Tim McFeeley, executive director of the fund, said its executive committee interviewed five of the delegate candidates, including Kane. The fund consulted with numerous members and other activists in the local gay community, said Gregory King, the fund's spokesman.

The vote between Kane and Norton, both Democrats, was "very close," said McFeeley. But the fund committee decided to endorse and give $5,000 to Norton because "in interviewing and studying the platforms of the candidates we came to believe that Eleanor Holmes Norton will be an extraordinary congressperson for the District of Columbia," he said.

"I don't understand why people in the District of Columbia believe this is local and we shouldn't get involved," McFeeley said. "All congressional candidates want the endorsements of politically active national groups. And all of Mrs. Norton's opponents want our endorsements too."

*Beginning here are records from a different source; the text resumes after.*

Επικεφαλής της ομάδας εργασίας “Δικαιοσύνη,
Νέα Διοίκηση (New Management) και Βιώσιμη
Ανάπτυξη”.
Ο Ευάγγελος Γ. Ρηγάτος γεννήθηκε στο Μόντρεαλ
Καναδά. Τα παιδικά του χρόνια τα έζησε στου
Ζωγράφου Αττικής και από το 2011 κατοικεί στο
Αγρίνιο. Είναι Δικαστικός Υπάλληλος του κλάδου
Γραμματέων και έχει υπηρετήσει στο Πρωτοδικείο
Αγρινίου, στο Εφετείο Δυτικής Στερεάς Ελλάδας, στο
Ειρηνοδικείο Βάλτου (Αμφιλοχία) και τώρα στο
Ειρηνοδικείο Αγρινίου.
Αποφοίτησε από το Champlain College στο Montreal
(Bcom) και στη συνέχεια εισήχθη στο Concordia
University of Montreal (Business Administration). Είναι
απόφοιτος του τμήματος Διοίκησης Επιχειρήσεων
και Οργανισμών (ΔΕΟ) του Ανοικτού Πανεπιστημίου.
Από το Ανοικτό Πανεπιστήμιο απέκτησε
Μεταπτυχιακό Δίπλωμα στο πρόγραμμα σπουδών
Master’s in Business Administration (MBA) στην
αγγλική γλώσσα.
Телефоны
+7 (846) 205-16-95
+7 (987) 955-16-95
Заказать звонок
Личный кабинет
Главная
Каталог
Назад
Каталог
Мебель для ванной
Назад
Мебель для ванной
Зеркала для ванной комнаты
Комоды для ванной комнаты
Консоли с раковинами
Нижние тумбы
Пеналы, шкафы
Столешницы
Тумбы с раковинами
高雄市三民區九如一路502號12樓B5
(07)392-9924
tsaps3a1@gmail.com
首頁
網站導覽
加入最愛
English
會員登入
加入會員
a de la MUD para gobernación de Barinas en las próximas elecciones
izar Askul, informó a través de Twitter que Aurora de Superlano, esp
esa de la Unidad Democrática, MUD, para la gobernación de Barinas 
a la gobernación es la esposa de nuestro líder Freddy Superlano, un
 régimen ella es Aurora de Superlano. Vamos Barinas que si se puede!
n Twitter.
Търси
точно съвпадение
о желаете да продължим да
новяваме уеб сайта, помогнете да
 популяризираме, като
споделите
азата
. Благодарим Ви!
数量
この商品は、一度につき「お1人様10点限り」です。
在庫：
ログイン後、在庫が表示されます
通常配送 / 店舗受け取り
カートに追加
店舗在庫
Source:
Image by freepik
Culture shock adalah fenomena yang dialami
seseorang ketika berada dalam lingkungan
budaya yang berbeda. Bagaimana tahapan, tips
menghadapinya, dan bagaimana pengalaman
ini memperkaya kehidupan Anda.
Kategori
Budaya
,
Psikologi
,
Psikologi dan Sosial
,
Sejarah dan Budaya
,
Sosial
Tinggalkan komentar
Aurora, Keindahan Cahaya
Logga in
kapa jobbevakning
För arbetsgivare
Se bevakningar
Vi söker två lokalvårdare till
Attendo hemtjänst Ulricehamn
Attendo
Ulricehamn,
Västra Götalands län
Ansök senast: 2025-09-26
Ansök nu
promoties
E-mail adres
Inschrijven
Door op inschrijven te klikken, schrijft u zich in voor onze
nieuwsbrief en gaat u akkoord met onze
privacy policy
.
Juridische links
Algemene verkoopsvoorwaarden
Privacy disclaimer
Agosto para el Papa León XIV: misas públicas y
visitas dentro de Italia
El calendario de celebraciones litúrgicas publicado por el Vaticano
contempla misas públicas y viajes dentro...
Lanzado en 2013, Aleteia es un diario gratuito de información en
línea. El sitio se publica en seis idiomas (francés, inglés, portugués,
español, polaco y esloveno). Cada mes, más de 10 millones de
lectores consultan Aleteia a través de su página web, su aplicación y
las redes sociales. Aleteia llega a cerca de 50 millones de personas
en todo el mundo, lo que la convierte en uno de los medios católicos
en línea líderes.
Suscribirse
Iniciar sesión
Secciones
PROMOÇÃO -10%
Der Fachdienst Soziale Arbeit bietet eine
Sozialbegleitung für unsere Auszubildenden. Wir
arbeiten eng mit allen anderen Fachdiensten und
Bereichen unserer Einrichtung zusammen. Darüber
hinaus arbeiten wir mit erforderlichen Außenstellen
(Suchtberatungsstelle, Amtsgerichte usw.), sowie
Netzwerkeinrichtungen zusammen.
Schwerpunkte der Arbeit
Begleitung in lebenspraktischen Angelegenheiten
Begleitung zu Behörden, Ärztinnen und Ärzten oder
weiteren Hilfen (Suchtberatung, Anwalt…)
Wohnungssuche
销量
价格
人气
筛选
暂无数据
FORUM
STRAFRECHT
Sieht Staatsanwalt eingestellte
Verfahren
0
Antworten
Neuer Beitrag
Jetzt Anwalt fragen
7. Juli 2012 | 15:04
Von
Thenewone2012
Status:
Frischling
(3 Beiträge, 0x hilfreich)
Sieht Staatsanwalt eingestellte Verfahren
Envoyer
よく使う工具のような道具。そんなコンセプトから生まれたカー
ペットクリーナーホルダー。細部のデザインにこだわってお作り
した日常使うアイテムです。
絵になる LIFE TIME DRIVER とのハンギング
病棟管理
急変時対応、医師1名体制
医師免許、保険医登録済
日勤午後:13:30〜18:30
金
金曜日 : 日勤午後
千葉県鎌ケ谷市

Asked if she would have accepted the fund's endorsement had it been offered her, Kane said, "I think that's an academic question . . . . I would have been a confirmation and a support for what the local group decided."

"The only thing it does reinforce again is how much Mrs. Norton is willing to ignore and is ignorant of the local situation and people," Kane said.

Norton dismissed the flap over the endorsement as a non-issue. "The reason this is a non-issue, if I can say so, is that I know Betty Ann Kane tried to get it," Norton said.

Kane has made Norton's national endorsements an issue in the campaign, saying they show the degree to which Norton has been uninvolved with local issues and groups.

Along with several local endorsements, Norton has received numerous others from national groups, including the National Organization for Women's political action committee, the National Abortion Rights Action League and the National Women's Political Caucus.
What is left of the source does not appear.